The moving waves to fixed furrows rise;
The sportive kid the dolphin’s place supplies.
The shepherd’s pipe delights the grazing sheep,
Where the hoarse sailor’s voice outroared the boisterous deep.”
Thus it happened that several celebrated towns, situated on its banks, are not now to be traced there. The city of Myus stood on a bay; the constant deposit of mud by the river obstructed the ingress of salt-water, and the bay was changed into an inland lake; the alluvial and marshy soil, generated by the slime, afforded a nidus to vast swarms of insects; and so Myus was infested, and called “the city of gnats.” The swarms at this day are an intolerable nuisance; towards evening, the inside of tents become black with them. Myriads of winged insects cling to the poles and canvass. The torture they give is so insupportable, that the sufferers blow them up with gunpowder, and often set fire to their tents, to get rid of a plague equal to any of those of Egypt. Miletus, celebrated for its woollen manufacture and rich dyes−the birth-place of one of the seven wise men, and the capital of Ionia−was ruined by the Meander; the capricious stream removed itself from its vicinity, and, for an easy and inviting approach, prohibited ingress by depositing inaccessible mounds of mud.

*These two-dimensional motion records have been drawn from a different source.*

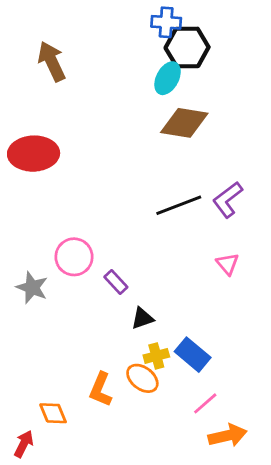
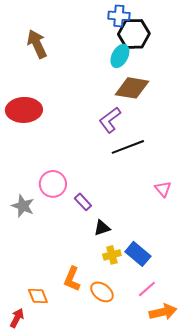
purple L-shape: (228, 200) -> (110, 120), moved
orange ellipse: (142, 378) -> (102, 292), moved

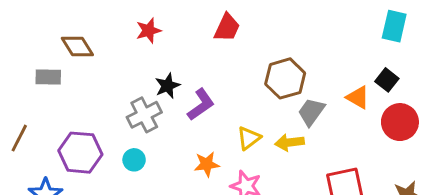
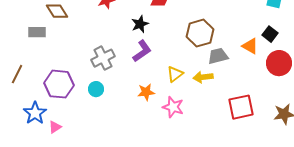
black star: (167, 86) -> (140, 24), moved
gray trapezoid: (311, 112) -> (218, 56), turned 40

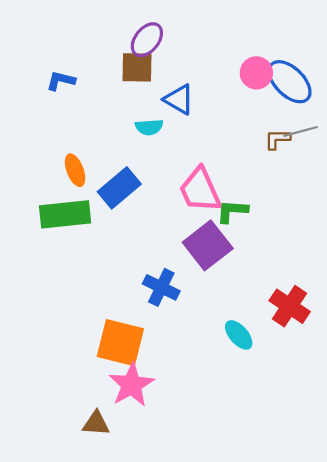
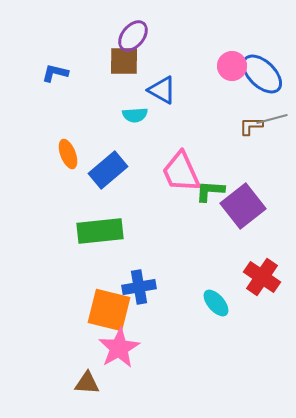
green rectangle: (65, 214) -> (100, 231), moved
purple square: (208, 245) -> (243, 206), moved
blue cross: (161, 287) -> (139, 287), moved, turned -36

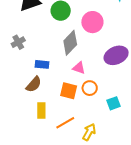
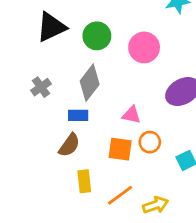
gray diamond: (70, 43) -> (90, 83), moved
yellow arrow: (89, 132) -> (156, 205), turned 48

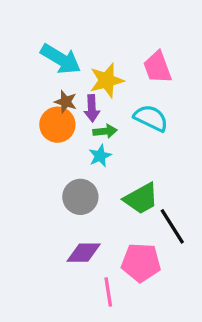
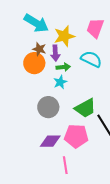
pink trapezoid: (157, 67) -> (95, 28), turned 40
pink pentagon: (141, 262) -> (76, 136), moved

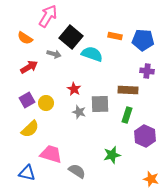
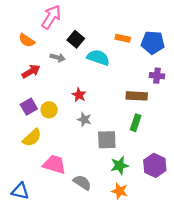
black square: (71, 37) -> (76, 39), size x0.7
gray square: (100, 104) -> (107, 140), moved
purple hexagon: (145, 136) -> (155, 165), moved
blue triangle: (27, 173) -> (20, 191), moved
orange star: (151, 179) -> (120, 191), moved

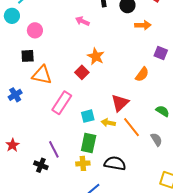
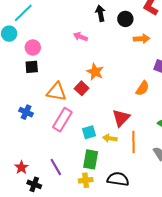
black square: (28, 56) -> (32, 67), moved
orange triangle: (42, 75) -> (56, 92), moved
blue cross: (15, 95) -> (26, 112), moved, turned -32
orange line: (132, 127) -> (134, 142), turned 40
red star: (12, 145) -> (21, 167), moved
black cross: (41, 165) -> (34, 184), moved

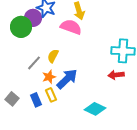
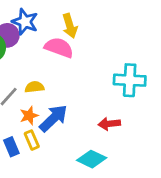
yellow semicircle: (53, 56) -> (34, 87), turned 56
red arrow: (116, 75) -> (109, 124), moved

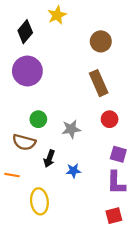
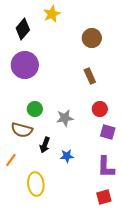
brown rectangle: (99, 83) -> (90, 76), size x0.7
purple square: (118, 154) -> (108, 132), moved
orange line: (12, 175) -> (11, 160), turned -64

The process, which for revolving centuries marked this singular river, is still going on; deposits are daily made of soft soil, and that which had been left before, hardened into firm ground. This new-created land is stretching beyond the estuary of the stream, and the promontories which marked its mouth, as its barrier against the encroaching of the sea, are now so remote from it, that they are seen distant inland hills. A judicious traveller remarks, that it is probable the land will be pushed away, to join the island of Samos, and such a change will be wrought on this coast by the caprice of the river, that “barren rocks may be enamelled with rich domains, and other cities may rise and flourish on the bounty of the Meander.”